Al poco tiempo, Newell's finalizó último en la sumatoria de la temporada 92/93 y para el inicio de la 94/95 arrastraba ese año y también lo empezó con el peor promedio, a 5 unidades de Platense y 6 de Mandiyú. El muy buen Apertura con Jorge Castelli lo alivió rápido y se salvó con Raúl Donsanti al mando en el Clausura tres fechas antes del final.

Para el inicio de la temporada 2007/08 se repetiría la situación, ya con 3 puntos por partido ganado. Newell's tenía el peor promedio y, entre los que dividían igual, estaba 6 puntos abajo del penúltimo: Colón. Tuvo un flojo arranque con Claudio Marini, un breve interinato de José Machetti de igual tenor, y recién repuntó con Ricardo Caruso Lombardi al mando, que lo condujo a la salvación final. La misma se produjo recién en la penúltima fecha. No sólo eludió el descenso sino la instancia de la promoción. Por entonces cuatro equipos, como ahora, se involucraban en la cuestión.

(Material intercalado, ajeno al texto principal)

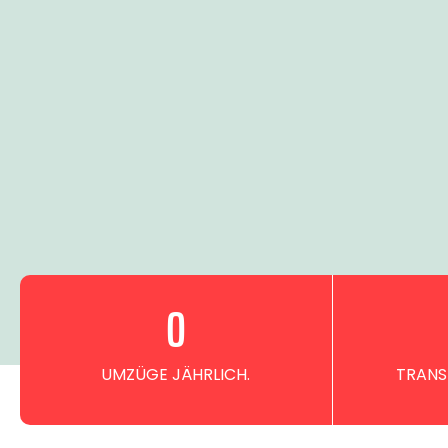
0
UMZÜGE JÄHRLICH.
TRANS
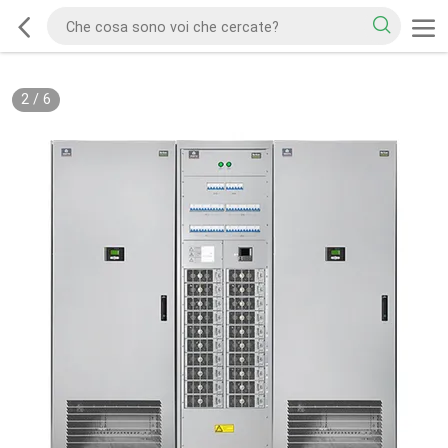
2
/
6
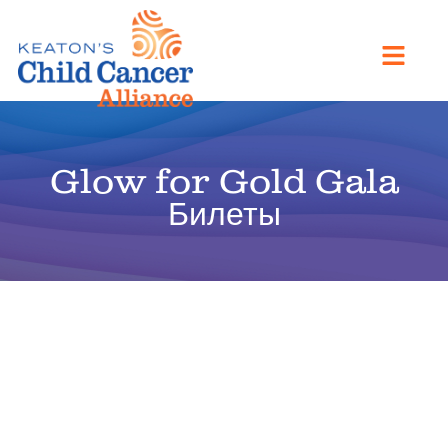
Glow for Gold Gala
Билеты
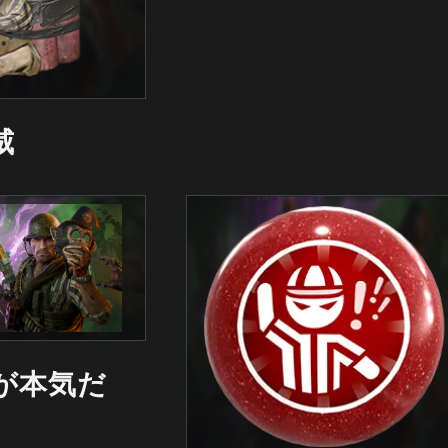
威
が本気だ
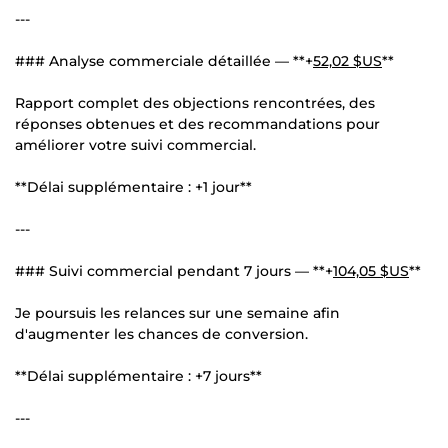
---
### Analyse commerciale détaillée — **+
52,02 $US
**
Rapport complet des objections rencontrées, des
réponses obtenues et des recommandations pour
améliorer votre suivi commercial.
**Délai supplémentaire : +1 jour**
---
### Suivi commercial pendant 7 jours — **+
104,05 $US
**
Je poursuis les relances sur une semaine afin
d'augmenter les chances de conversion.
**Délai supplémentaire : +7 jours**
---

Y la última vez que le tocó atravesar una etapa de similar angustia fue para la temporada 2012/13. Ya había llegado Gerardo Martino en el receso veraniego e hizo un buen segundo semestre. Pese a eso, su promedio era el peor junto al de Independiente para cuando arrancó el Inicial 2012 en agosto. Esa historia también tuvo un desenlace feliz. Mientras el equipo del Tata fue sensación y se coronó en el torneo Final 2013, los rojos de Avellaneda repitieron otra pésima temporada y bajaron a la B Nacional.

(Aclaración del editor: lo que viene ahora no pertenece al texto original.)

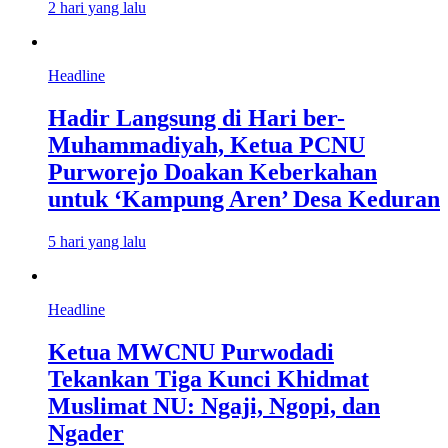
2 hari yang lalu
Headline
Hadir Langsung di Hari ber-
Muhammadiyah, Ketua PCNU
Purworejo Doakan Keberkahan
untuk ‘Kampung Aren’ Desa Keduran
5 hari yang lalu
Headline
Ketua MWCNU Purwodadi
Tekankan Tiga Kunci Khidmat
Muslimat NU: Ngaji, Ngopi, dan
Ngader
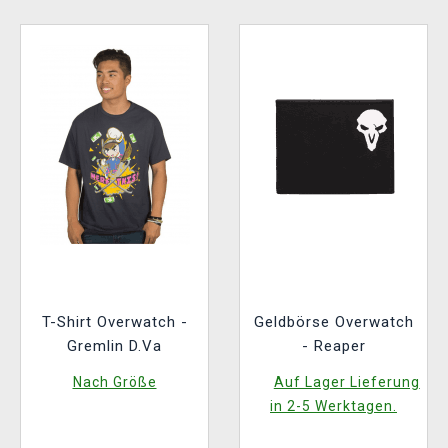
T-Shirt Overwatch -
Geldbörse Overwatch
Gremlin D.Va
- Reaper
Nach Größe
Auf Lager Lieferung
in 2-5 Werktagen.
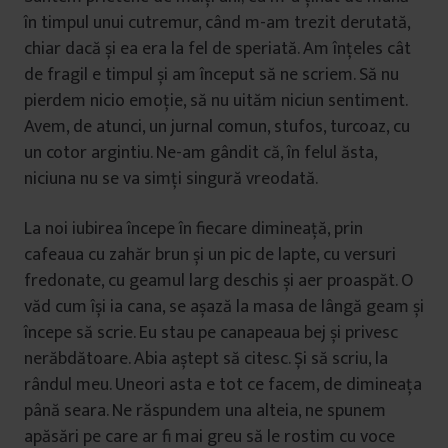
în timpul unui cutremur, când m-am trezit derutată,
chiar dacă și ea era la fel de speriată. Am înțeles cât
de fragil e timpul și am început să ne scriem. Să nu
pierdem nicio emoție, să nu uităm niciun sentiment.
Avem, de atunci, un jurnal comun, stufos, turcoaz, cu
un cotor argintiu. Ne-am gândit că, în felul ăsta,
niciuna nu se va simți singură vreodată.
La noi iubirea începe în fiecare dimineață, prin
cafeaua cu zahăr brun și un pic de lapte, cu versuri
fredonate, cu geamul larg deschis și aer proaspăt. O
văd cum își ia cana, se așază la masa de lângă geam și
începe să scrie. Eu stau pe canapeaua bej și privesc
nerăbdătoare. Abia aștept să citesc. Și să scriu, la
rândul meu. Uneori asta e tot ce facem, de dimineața
până seara. Ne răspundem una alteia, ne spunem
apăsări pe care ar fi mai greu să le rostim cu voce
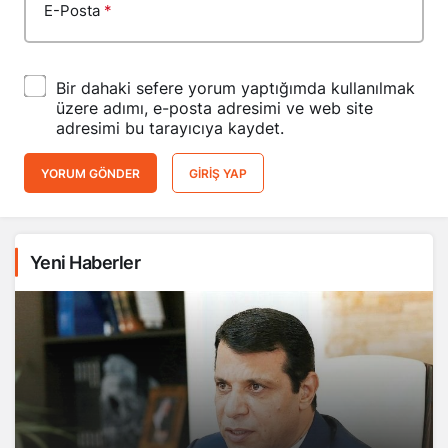
E-Posta
*
Bir dahaki sefere yorum yaptığımda kullanılmak
üzere adımı, e-posta adresimi ve web site
adresimi bu tarayıcıya kaydet.
YORUM GÖNDER
GIRIŞ YAP
Yeni Haberler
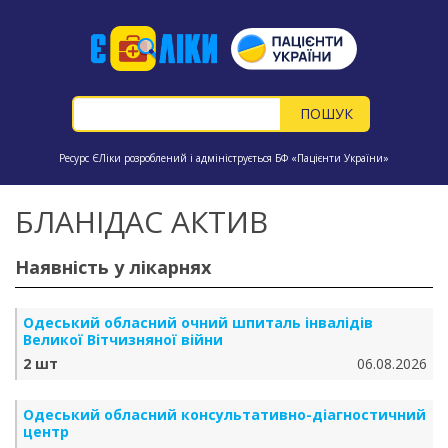
Ресурс ЄЛіки розроблений і адмініструється БФ «Пацієнти України»
БЛАНІДАС АКТИВ
Наявність у лікарнях
Одеський обласний очний шпиталь інвалідів
Великої Вітчизняної війни
2 шт
06.08.2026
Одеський обласний консультативно-діагностичний
центр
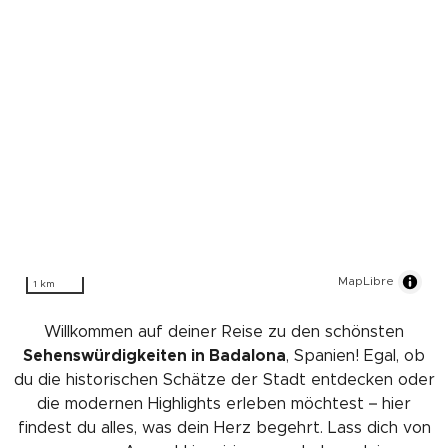
MapLibre
1 km
Willkommen auf deiner Reise zu den schönsten
Sehenswürdigkeiten in Badalona
, Spanien! Egal, ob
du die historischen Schätze der Stadt entdecken oder
die modernen Highlights erleben möchtest – hier
findest du alles, was dein Herz begehrt. Lass dich von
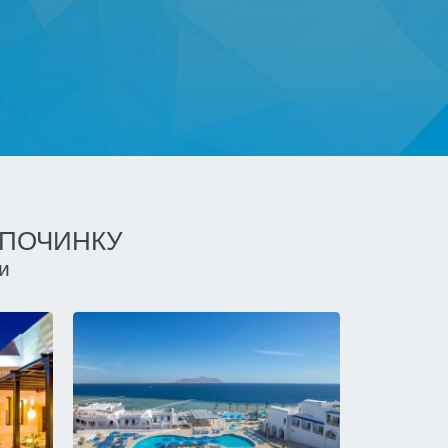
ДПОЧИНКУ
и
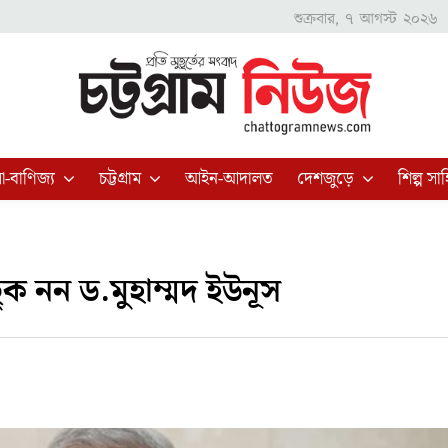
শুক্রবার, ৭ আগস্ট ২০২৬
া-বাণিজ্য
চট্টগ্রাম
আইন-আদালত
দেশজুড়ে
শিল্প সাহ
ুক নন ড.মুহাম্মদ ইউনূস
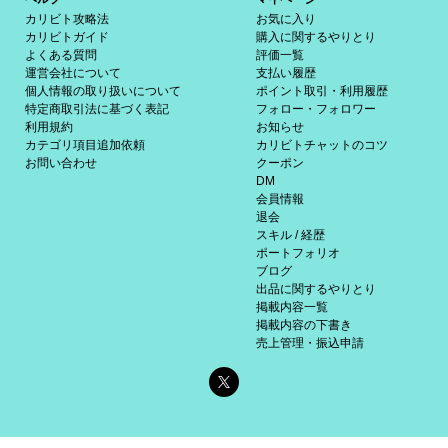
カリビト攻略法
お気に入り
カリビトガイド
購入に関するやりとり
よくある質問
評価一覧
運営会社について
支払い履歴
個人情報の取り扱いについて
ポイント取引・利用履歴
特定商取引法に基づく表記
フォロー・フォロワー
利用規約
お知らせ
カテゴリ項目追加依頼
カリビトチャットのコツ
お問い合わせ
クーポン
DM
会員情報
退会
スキル / 経歴
ポートフォリオ
ブログ
出品に関するやりとり
掲載内容一覧
掲載内容の下書き
売上管理・振込申請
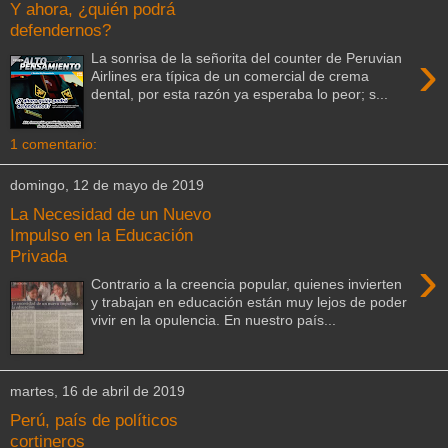
Y ahora, ¿quién podrá
defendernos?
›
La sonrisa de la señorita del counter de Peruvian
Airlines era típica de un comercial de crema
dental, por esta razón ya esperaba lo peor; s...
1 comentario:
domingo, 12 de mayo de 2019
La Necesidad de un Nuevo
Impulso en la Educación
Privada
›
Contrario a la creencia popular, quienes invierten
y trabajan en educación están muy lejos de poder
vivir en la opulencia. En nuestro país...
martes, 16 de abril de 2019
Perú, país de políticos
cortineros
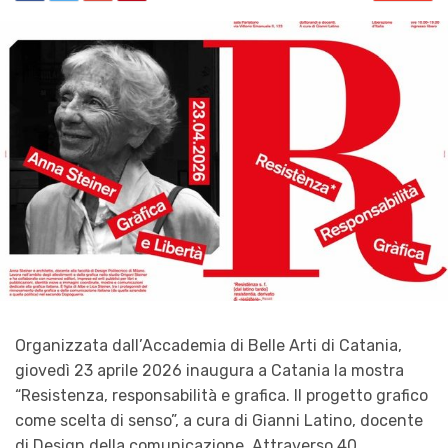
Organizzata dall’Accademia di Belle Arti di Catania,
giovedì 23 aprile 2026 inaugura a Catania la mostra
“Resistenza, responsabilità e grafica. Il progetto grafico
come scelta di senso”, a cura di Gianni Latino, docente
di Design della comunicazione. Attraverso 40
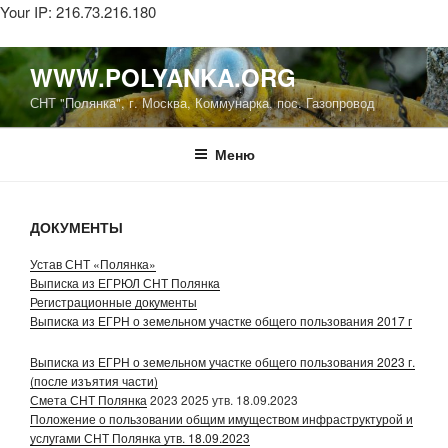
Your IP: 216.73.216.180
Перейти
WWW.POLYANKA.ORG
к
СНТ "Полянка", г. Москва, Коммунарка, пос. Газопровод
содержимому
Меню
ДОКУМЕНТЫ
Устав СНТ «Полянка»
Выписка из ЕГРЮЛ СНТ Полянка
Регистрационные документы
Выписка из ЕГРН о земельном участке общего пользования 2017 г
Выписка из ЕГРН о земельном участке общего пользования 2023 г.
(после изъятия части)
Смета
СНТ Полянка
2023 2025 утв. 18.09.2023
Положение о пользовании общим имуществом инфраструктурой и
услугами СНТ Полянка утв. 18.09.2023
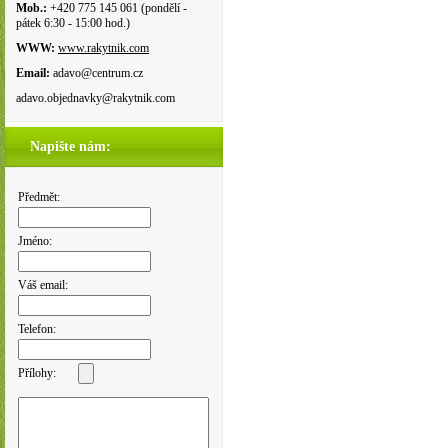
Mob.:
+420 775 145 061 (pondělí -
pátek 6:30 - 15:00 hod.)
WWW:
www.rakytnik.com
Email:
adavo@centrum.cz
adavo.objednavky@rakytnik.com
Napište nám:
Předmět:
Jméno:
Váš email:
Telefon:
Přílohy:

Este ejemplo de su propia historia, que se replica en la mayoría de los casos, indica que un equipo comprometido al empezar una temporada puede eludir el descenso si realiza una última buena campaña. Habrá 24 equipos en la próxima Superliga, hasta ahora se van 4 por promedio y todo se resolverá en el breve lapso de 23 fechas, un margen poco conveniente para levantarse. Todo está por verse igual, las cosas pueden cambiar de acá al inicio, del que faltan nada menos que 4 meses. Un despropósito pero que, si nada cambia en definitiva, a Newell's le dará tiempo suficiente para armarse mejor y encontrar alivio el año próximo.